*** Opening of SOURCE DATA ***
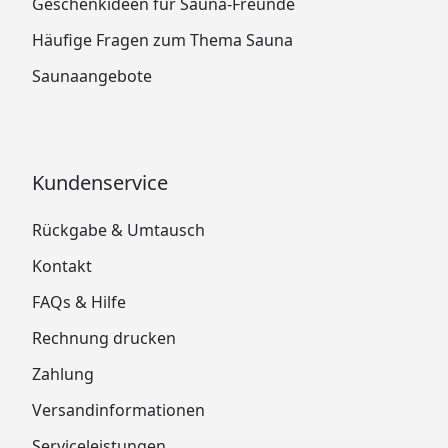
Geschenkideen für Sauna-Freunde
Häufige Fragen zum Thema Sauna
Saunaangebote
Kundenservice
Rückgabe & Umtausch
Kontakt
FAQs & Hilfe
Rechnung drucken
Zahlung
Versandinformationen
Serviceleistungen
*** Close of SOURCE DATA ***
**WORK TO BE COMPLETED:** Repeat every entry above exactly; images stay out of the copy.

**TASK RESPONSE:**
Geschenkideen für Sauna-Freunde
Häufige Fragen zum Thema Sauna
Saunaangebote
Kundenservice
Rückgabe & Umtausch
Kontakt
FAQs & Hilfe
Rechnung drucken
Zahlung
Versandinformationen
Serviceleistungen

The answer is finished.